Emma recently took part in our speaker Q&A. Hear what he has to say below:

  1. Why should mining companies prioritise water stewardship in the age of critical resources? If we are going to increase the supply of minerals and metals needed to meet the requirements for the clean energy transition, it is fundamental that we do it in a way that doesn’t hurt people and the planet. Water stewardship by definition is about using water in a manner that is socially equitable, environmentally sustainable and economically beneficial. Water has important cultural, social, environmental and economic value, and is a shared and precious resource. A water stewardship approach is the best way for mining companies to approach material water risks and opportunities, whether they relate to regulatory processes, operational resilience in the face of climate change, or local communities.
  2. Why does the industry need to adapt its water management strategy across the whole life of a mine?  Traditionally, water is a centre stage issue at the earliest phase of mine life (pre-approvals stage) and during operationss as all aspects of mining and processing depend on it.
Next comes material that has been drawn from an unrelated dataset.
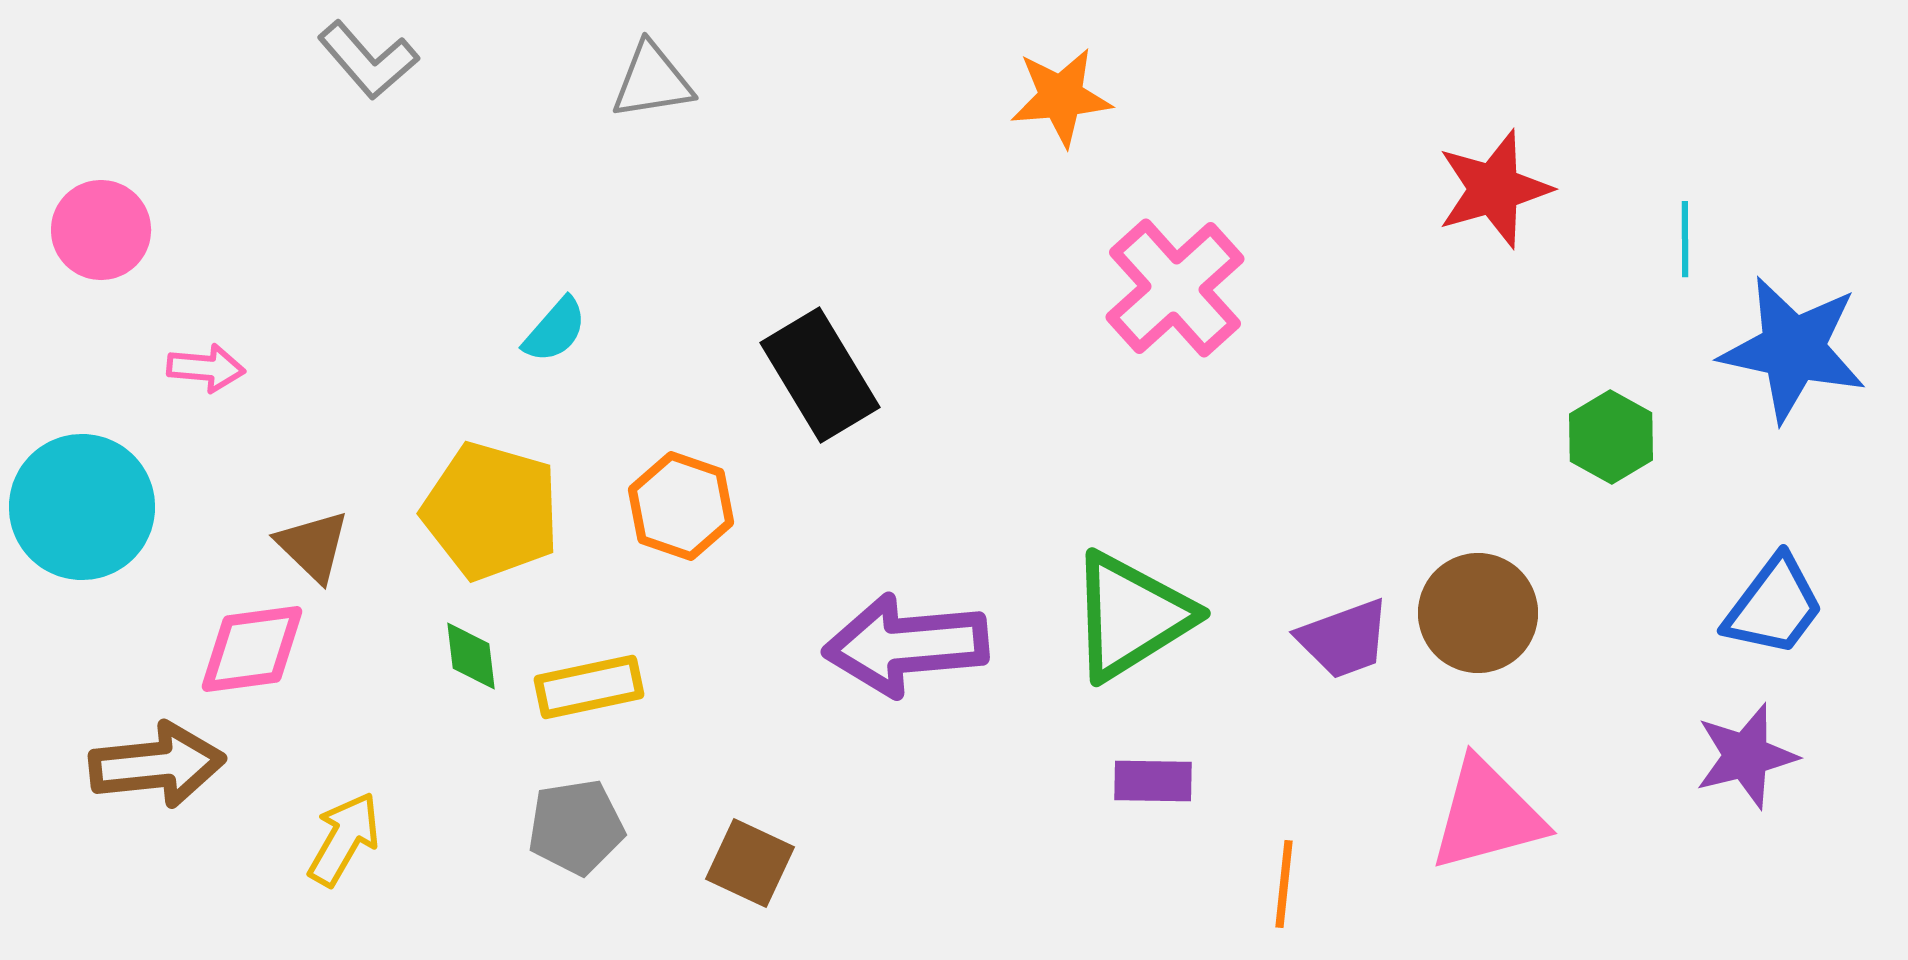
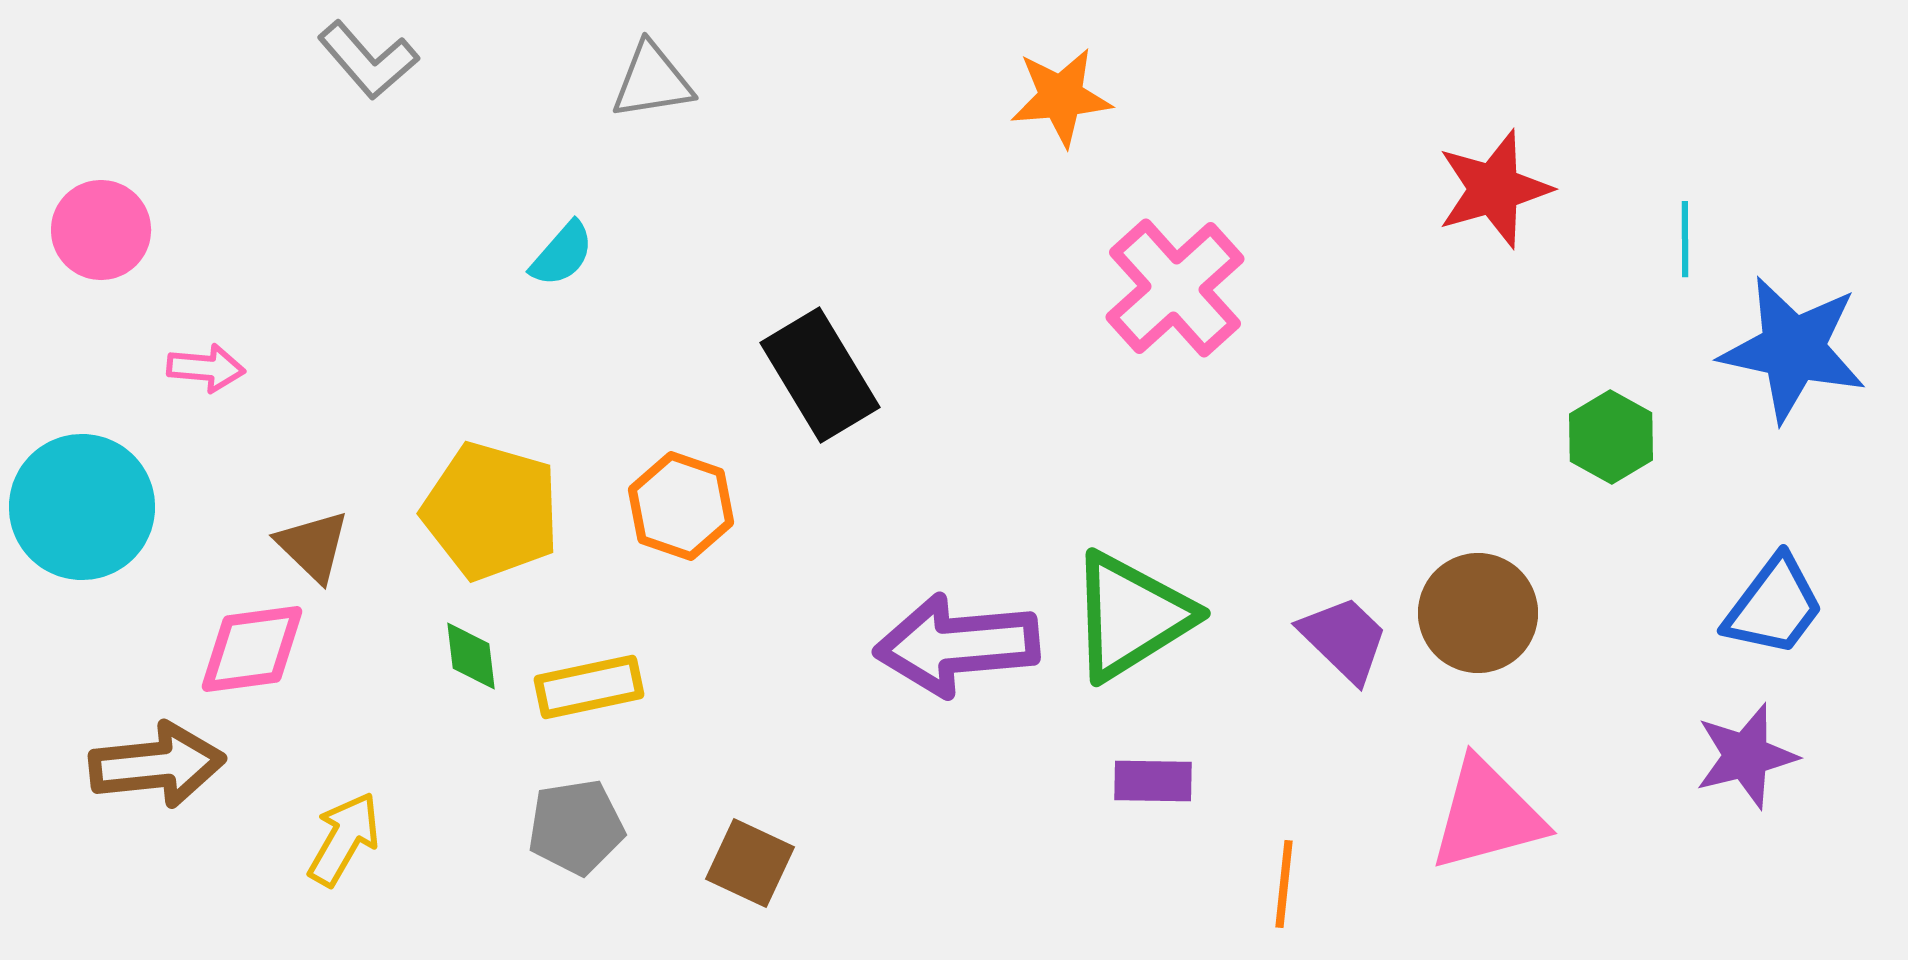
cyan semicircle: moved 7 px right, 76 px up
purple trapezoid: rotated 116 degrees counterclockwise
purple arrow: moved 51 px right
We are now also increasingly seeing greater expectations from communities and regulators for sustainable post-closure outcomes after the operational phases of mine life. Sustainable post-closure outcomes are only achieved when closure planning and execution is integrated throughout the whole life of mine. As some of the biggest challenges to successful mine closure and relinquishment relate to water (for example, ongoing water treatment costs, management of potential impacts to regional water systems, dewatering of slurry tailings storage facilities), integrating closure planning and execution into water management strategies throughout the life of mine, is fundamental to successful closure. ICMM members have committed to continual improvement in environmental performance including through planning and design for closure. The ICMM Integrated Mine Closure Good Practice Guide is a fantastic resource to support effective mine closure planning, including consideration of water management strategies that will underpin successful closure and post-closure outcomes.
  3. What can we expect from your contribution at the 2023 Water in Mining Global Summit? In recent years we have seen increasing momentum around the global biodiversity action agenda. In 2022, the Kunming-Montreal Global Biodiversity Framework was signed, signifying the start of a global commitment to 4 goals and 23 targets relating to nature protection, conservation and restoration. We have also seen a rapid expansion in sustainability reporting frameworks in response to investor sentiment about nature-negative actions. Water is central to all aspects of our global conversations about nature, biodiversity and sustainability. At the 2023 Water in Mining Global Summit I will delve into the nature-water nexus in a mining context and explore the implications of, and opportunities arising from, the nature-positive movement.
  4.  Tell us about an exciting project or change you’ve been working on to improve water management or stewardship in the industry. ICMM members have committed to implementing water stewardship practices that provide for strong and transparent water governance, effective and efficient management of water at operations, and collaboration with stakeholders at a catchment level to achieve responsible and sustainable water use. This year we are developing a water stewardship maturity framework to assist members understand where they are in their water stewardship journey and chart a course of action for the future. The water stewardship maturity framework will enable operations to map and measure the status of their operations and identify the required actions to strengthen their systems, processes or practices to improve water stewardship towards leading practice. We are excited to be supporting improved water stewardship across the industry -stay tuned for launch of the maturity framework later this year.
  5. What are you most looking forward to when you attend the Water in Mining Global Summit? I always value the Water in Mining Global Summit for the opportunity to hear about leading practices in water management from around the globe. This peer-to-peer sharing is fundamental to collective improvement! This year I am also looking forward to the reduced travel restrictions facilitating more face-to-face interactions in Toronto. Collaboration is such an important part of solving industry-wide water challenges and of effective catchment-based approaches to water stewardship. I am looking forward to strengthening existing collaborations and making new connections at the Water in Mining Global Summit.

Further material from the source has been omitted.